Since 2013, Scottish Fire and Rescue Service crews have been mobilised to tackle almost 30 deliberate incidents at the old Strathmartine Hospital.
A third of the cases took place during the spring and summer months of 2017.
The site, previously a hospital and orphanage for people with learning difficulties, has been empty for 15 years – and has become a notorious spot for deliberate fires, vandalism and anti-social behaviour.
However, following the continued efforts of SFRS and Police Scotland colleagues, call-outs to the disused complex have fallen – and there have been no incidents of fire at the site since September last year.
Firefighter Scott Symon welcomed the news but said there was no room for complacency.

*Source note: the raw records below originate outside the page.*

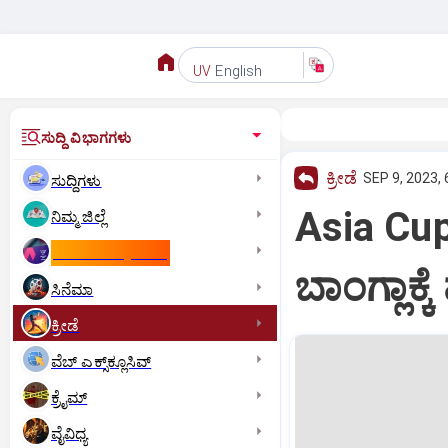
English
UV
ಸುದ್ದಿ ವಿಭಾಗಗಳು
ಕ್ರೀಡೆ
SEP 9, 2023, 
ಸುದ್ದಿಗಳು
Asia Cup
ನಿಮ್ಮ ಜಿಲ್ಲೆ
ಕಾಮನ್‌ ವೆಲ್ತ್‌ ಗೇಮ್ಸ್‌
ಬಾಂಗ್ಲಾಕ್ಕ
ಸಿನೆಮಾ
ಕ್ರೀಡೆ
ವೆಬ್ ಎಕ್ಸ್‌ಕ್ಲೂಸಿವ್
ಕ್ರೈಮ್
ವೈವಿಧ್ಯ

The SFRS station manager for Angus said: “It absolutely goes without saying that we prefer to prevent fires – not fight fires.
“I am pleased to note this reduction, which follows significant multi-agency initiatives to educate the people on the dangers of deliberate fire-raising – but we will not become complacent.”
He said the old Strathmartine complex had become a magnet for anti-social behaviour – especially during the spring and summer months.
“Making the trip out to these old derelict buildings has been a rite-of-passage for young people locally for more than a decade,” he said.
“Our crews, alongside Police Scotland colleagues, have worked tirelessly to educate kids on the very real dangers of simply entering these empty buildings – they are locked and boarded up for a good reason.
“To deliberately start a fire inside these unsafe structures is not only reckless – it could lead to devastating consequences.”
Mr Symon said the site was also frequented by a range of people, from photographers to urban explorers.
“We can’t emphasise enough the potential dangers of entering these unsafe structures – you are putting your life at risk, plain and simple,” he added.
He was speaking as the Scottish Fire and Rescue Service continued its #StampItOut Spring safety campaign.
The former hospital continues to be targeted by vandals, despite the site being boarded up, and ground floor openings to the listed building being blocked up with concrete.
More than 200 new homes were earmarked for land at the former hospital, alongside redevelopment of the main building and the creation of other community facilities.
Scottish Government ministers issued planning permission in principle and Angus Council planning chiefs have been in touch with the site owners in an effort to establish intentions and timescales for the redevelopment of the site.